DIRECTIONS:
For each line of the data below, copy it if it holds the word "prodotto".

RECORD EXTRACTS:
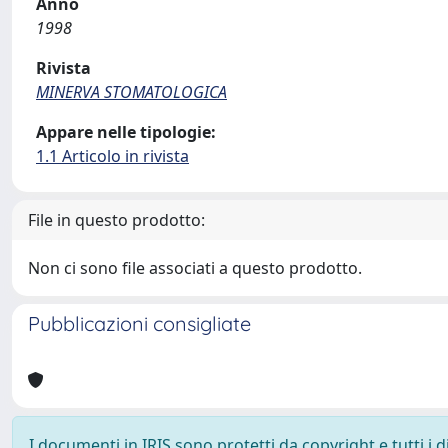
Anno
1998
Rivista
MINERVA STOMATOLOGICA
Appare nelle tipologie:
1.1 Articolo in rivista
File in questo prodotto:
Non ci sono file associati a questo prodotto.
Pubblicazioni consigliate
I documenti in IRIS sono protetti da copyright e tutti i di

EXERCISE SOLUTION:
File in questo prodotto:
Non ci sono file associati a questo prodotto.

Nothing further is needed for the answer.